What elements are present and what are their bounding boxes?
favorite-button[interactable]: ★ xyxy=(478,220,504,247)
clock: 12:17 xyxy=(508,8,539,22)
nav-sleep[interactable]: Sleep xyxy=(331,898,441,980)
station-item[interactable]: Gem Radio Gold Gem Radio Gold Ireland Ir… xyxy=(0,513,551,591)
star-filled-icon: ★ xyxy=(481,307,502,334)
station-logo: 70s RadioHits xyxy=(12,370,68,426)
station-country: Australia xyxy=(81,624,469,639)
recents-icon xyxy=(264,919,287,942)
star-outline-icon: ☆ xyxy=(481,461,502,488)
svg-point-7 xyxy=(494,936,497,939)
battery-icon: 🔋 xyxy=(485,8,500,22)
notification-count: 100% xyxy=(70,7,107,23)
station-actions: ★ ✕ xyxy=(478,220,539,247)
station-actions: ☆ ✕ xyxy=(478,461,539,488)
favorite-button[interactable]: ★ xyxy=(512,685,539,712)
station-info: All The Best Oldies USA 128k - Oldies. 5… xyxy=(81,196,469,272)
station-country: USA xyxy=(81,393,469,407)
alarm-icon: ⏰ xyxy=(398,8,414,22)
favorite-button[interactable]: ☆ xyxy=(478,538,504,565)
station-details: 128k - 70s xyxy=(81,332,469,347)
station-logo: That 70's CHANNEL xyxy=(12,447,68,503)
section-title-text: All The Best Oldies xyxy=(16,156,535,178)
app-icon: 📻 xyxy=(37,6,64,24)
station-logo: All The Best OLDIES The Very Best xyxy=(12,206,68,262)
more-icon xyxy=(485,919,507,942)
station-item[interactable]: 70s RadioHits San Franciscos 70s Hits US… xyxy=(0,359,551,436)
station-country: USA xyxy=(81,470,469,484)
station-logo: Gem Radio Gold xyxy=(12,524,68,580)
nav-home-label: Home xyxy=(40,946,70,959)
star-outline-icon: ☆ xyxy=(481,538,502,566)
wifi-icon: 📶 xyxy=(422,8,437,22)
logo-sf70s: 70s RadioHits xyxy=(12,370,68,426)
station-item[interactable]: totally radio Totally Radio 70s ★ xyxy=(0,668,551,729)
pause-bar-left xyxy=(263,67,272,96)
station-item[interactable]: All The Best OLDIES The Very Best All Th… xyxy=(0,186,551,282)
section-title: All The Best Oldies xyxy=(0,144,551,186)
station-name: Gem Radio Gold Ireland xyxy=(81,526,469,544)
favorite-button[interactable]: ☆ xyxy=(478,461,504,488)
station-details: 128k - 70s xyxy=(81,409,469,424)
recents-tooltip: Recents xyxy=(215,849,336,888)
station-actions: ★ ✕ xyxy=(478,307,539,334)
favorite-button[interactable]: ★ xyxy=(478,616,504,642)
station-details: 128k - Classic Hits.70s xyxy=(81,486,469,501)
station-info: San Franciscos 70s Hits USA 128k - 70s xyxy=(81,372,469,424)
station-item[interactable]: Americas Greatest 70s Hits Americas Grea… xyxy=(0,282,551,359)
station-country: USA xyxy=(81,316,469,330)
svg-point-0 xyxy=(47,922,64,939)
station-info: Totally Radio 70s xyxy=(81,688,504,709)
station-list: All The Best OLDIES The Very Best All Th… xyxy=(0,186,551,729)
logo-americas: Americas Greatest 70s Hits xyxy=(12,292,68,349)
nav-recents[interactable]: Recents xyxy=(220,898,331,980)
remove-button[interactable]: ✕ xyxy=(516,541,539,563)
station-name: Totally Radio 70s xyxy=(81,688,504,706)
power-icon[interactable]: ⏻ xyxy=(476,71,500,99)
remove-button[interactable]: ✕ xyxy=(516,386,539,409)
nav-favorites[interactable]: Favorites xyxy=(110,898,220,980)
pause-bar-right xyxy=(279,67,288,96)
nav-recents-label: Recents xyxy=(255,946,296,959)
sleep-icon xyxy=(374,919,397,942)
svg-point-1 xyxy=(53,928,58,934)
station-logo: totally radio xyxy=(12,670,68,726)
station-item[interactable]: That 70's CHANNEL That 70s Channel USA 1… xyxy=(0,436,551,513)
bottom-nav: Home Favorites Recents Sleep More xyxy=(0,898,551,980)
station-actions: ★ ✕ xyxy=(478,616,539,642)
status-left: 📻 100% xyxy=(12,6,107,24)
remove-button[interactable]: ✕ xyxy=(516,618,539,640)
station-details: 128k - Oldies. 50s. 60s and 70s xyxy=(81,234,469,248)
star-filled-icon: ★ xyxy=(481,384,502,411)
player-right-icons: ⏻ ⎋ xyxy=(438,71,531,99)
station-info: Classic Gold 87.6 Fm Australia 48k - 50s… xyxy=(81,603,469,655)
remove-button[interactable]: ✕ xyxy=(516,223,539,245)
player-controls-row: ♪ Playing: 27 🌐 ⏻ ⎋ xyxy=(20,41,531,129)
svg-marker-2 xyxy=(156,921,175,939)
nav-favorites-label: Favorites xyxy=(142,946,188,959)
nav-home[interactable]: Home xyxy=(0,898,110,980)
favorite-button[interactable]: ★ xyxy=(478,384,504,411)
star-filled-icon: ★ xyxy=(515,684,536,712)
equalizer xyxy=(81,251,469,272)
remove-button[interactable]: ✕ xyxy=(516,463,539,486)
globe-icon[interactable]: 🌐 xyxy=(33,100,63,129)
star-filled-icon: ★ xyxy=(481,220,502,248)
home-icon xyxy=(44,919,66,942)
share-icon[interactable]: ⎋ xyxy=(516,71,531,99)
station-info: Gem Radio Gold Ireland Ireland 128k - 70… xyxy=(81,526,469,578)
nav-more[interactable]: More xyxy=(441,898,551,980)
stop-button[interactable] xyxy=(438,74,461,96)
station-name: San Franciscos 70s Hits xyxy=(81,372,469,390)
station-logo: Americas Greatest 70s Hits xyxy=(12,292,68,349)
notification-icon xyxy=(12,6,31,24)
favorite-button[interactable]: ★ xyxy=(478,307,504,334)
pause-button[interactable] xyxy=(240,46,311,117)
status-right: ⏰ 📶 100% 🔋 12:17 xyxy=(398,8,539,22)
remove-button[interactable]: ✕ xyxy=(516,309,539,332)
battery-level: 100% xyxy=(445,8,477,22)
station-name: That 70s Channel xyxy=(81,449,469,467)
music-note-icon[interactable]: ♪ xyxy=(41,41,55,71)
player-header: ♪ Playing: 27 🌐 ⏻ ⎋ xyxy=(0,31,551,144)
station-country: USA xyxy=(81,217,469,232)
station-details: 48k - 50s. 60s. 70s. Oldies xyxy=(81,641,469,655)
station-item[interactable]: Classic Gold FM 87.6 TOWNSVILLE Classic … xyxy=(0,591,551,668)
※ ※ ※
* _Your goal_:
Please set down the whole listing above without altering a single line.

* _Solution to this task_:
What elements are present and what are their bounding boxes?
favorite-button[interactable]: ★ xyxy=(478,220,504,247)
clock: 12:17 xyxy=(508,8,539,22)
nav-sleep[interactable]: Sleep xyxy=(331,898,441,980)
station-item[interactable]: Gem Radio Gold Gem Radio Gold Ireland Ir… xyxy=(0,513,551,591)
star-filled-icon: ★ xyxy=(481,307,502,334)
station-logo: 70s RadioHits xyxy=(12,370,68,426)
station-country: Australia xyxy=(81,624,469,639)
recents-icon xyxy=(264,919,287,942)
star-outline-icon: ☆ xyxy=(481,461,502,488)
svg-point-7 xyxy=(494,936,497,939)
battery-icon: 🔋 xyxy=(485,8,500,22)
notification-count: 100% xyxy=(70,7,107,23)
station-actions: ★ ✕ xyxy=(478,220,539,247)
station-actions: ☆ ✕ xyxy=(478,461,539,488)
favorite-button[interactable]: ★ xyxy=(512,685,539,712)
station-info: All The Best Oldies USA 128k - Oldies. 5… xyxy=(81,196,469,272)
station-country: USA xyxy=(81,393,469,407)
alarm-icon: ⏰ xyxy=(398,8,414,22)
favorite-button[interactable]: ☆ xyxy=(478,538,504,565)
station-details: 128k - 70s xyxy=(81,332,469,347)
station-logo: That 70's CHANNEL xyxy=(12,447,68,503)
section-title-text: All The Best Oldies xyxy=(16,156,535,178)
app-icon: 📻 xyxy=(37,6,64,24)
station-logo: All The Best OLDIES The Very Best xyxy=(12,206,68,262)
more-icon xyxy=(485,919,507,942)
station-item[interactable]: 70s RadioHits San Franciscos 70s Hits US… xyxy=(0,359,551,436)
station-country: USA xyxy=(81,470,469,484)
station-logo: Gem Radio Gold xyxy=(12,524,68,580)
nav-home-label: Home xyxy=(40,946,70,959)
star-outline-icon: ☆ xyxy=(481,538,502,566)
wifi-icon: 📶 xyxy=(422,8,437,22)
logo-sf70s: 70s RadioHits xyxy=(12,370,68,426)
station-item[interactable]: totally radio Totally Radio 70s ★ xyxy=(0,668,551,729)
pause-bar-left xyxy=(263,67,272,96)
station-item[interactable]: All The Best OLDIES The Very Best All Th… xyxy=(0,186,551,282)
section-title: All The Best Oldies xyxy=(0,144,551,186)
station-name: Gem Radio Gold Ireland xyxy=(81,526,469,544)
favorite-button[interactable]: ☆ xyxy=(478,461,504,488)
station-details: 128k - 70s xyxy=(81,409,469,424)
recents-tooltip: Recents xyxy=(215,849,336,888)
station-actions: ★ ✕ xyxy=(478,307,539,334)
favorite-button[interactable]: ★ xyxy=(478,616,504,642)
station-details: 128k - Classic Hits.70s xyxy=(81,486,469,501)
station-info: San Franciscos 70s Hits USA 128k - 70s xyxy=(81,372,469,424)
station-item[interactable]: Americas Greatest 70s Hits Americas Grea… xyxy=(0,282,551,359)
station-country: USA xyxy=(81,316,469,330)
svg-point-0 xyxy=(47,922,64,939)
station-info: Totally Radio 70s xyxy=(81,688,504,709)
station-list: All The Best OLDIES The Very Best All Th… xyxy=(0,186,551,729)
logo-americas: Americas Greatest 70s Hits xyxy=(12,292,68,349)
nav-recents[interactable]: Recents xyxy=(220,898,331,980)
remove-button[interactable]: ✕ xyxy=(516,541,539,563)
station-name: Totally Radio 70s xyxy=(81,688,504,706)
power-icon[interactable]: ⏻ xyxy=(476,71,500,99)
remove-button[interactable]: ✕ xyxy=(516,386,539,409)
nav-favorites[interactable]: Favorites xyxy=(110,898,220,980)
pause-bar-right xyxy=(279,67,288,96)
nav-recents-label: Recents xyxy=(255,946,296,959)
sleep-icon xyxy=(374,919,397,942)
svg-point-1 xyxy=(53,928,58,934)
station-logo: totally radio xyxy=(12,670,68,726)
station-item[interactable]: That 70's CHANNEL That 70s Channel USA 1… xyxy=(0,436,551,513)
bottom-nav: Home Favorites Recents Sleep More xyxy=(0,898,551,980)
station-actions: ★ ✕ xyxy=(478,616,539,642)
status-left: 📻 100% xyxy=(12,6,107,24)
remove-button[interactable]: ✕ xyxy=(516,618,539,640)
station-details: 128k - Oldies. 50s. 60s and 70s xyxy=(81,234,469,248)
star-filled-icon: ★ xyxy=(481,384,502,411)
player-right-icons: ⏻ ⎋ xyxy=(438,71,531,99)
station-info: Classic Gold 87.6 Fm Australia 48k - 50s… xyxy=(81,603,469,655)
remove-button[interactable]: ✕ xyxy=(516,223,539,245)
player-controls-row: ♪ Playing: 27 🌐 ⏻ ⎋ xyxy=(20,41,531,129)
svg-marker-2 xyxy=(156,921,175,939)
nav-favorites-label: Favorites xyxy=(142,946,188,959)
nav-home[interactable]: Home xyxy=(0,898,110,980)
favorite-button[interactable]: ★ xyxy=(478,384,504,411)
star-filled-icon: ★ xyxy=(515,684,536,712)
equalizer xyxy=(81,251,469,272)
remove-button[interactable]: ✕ xyxy=(516,463,539,486)
globe-icon[interactable]: 🌐 xyxy=(33,100,63,129)
star-filled-icon: ★ xyxy=(481,220,502,248)
home-icon xyxy=(44,919,66,942)
share-icon[interactable]: ⎋ xyxy=(516,71,531,99)
station-info: Gem Radio Gold Ireland Ireland 128k - 70… xyxy=(81,526,469,578)
nav-more[interactable]: More xyxy=(441,898,551,980)
stop-button[interactable] xyxy=(438,74,461,96)
station-name: San Franciscos 70s Hits xyxy=(81,372,469,390)
station-logo: Americas Greatest 70s Hits xyxy=(12,292,68,349)
notification-icon xyxy=(12,6,31,24)
favorite-button[interactable]: ★ xyxy=(478,307,504,334)
pause-button[interactable] xyxy=(240,46,311,117)
status-right: ⏰ 📶 100% 🔋 12:17 xyxy=(398,8,539,22)
remove-button[interactable]: ✕ xyxy=(516,309,539,332)
battery-level: 100% xyxy=(445,8,477,22)
station-name: That 70s Channel xyxy=(81,449,469,467)
music-note-icon[interactable]: ♪ xyxy=(41,41,55,71)
player-header: ♪ Playing: 27 🌐 ⏻ ⎋ xyxy=(0,31,551,144)
station-country: USA xyxy=(81,217,469,232)
station-details: 48k - 50s. 60s. 70s. Oldies xyxy=(81,641,469,655)
station-item[interactable]: Classic Gold FM 87.6 TOWNSVILLE Classic … xyxy=(0,591,551,668)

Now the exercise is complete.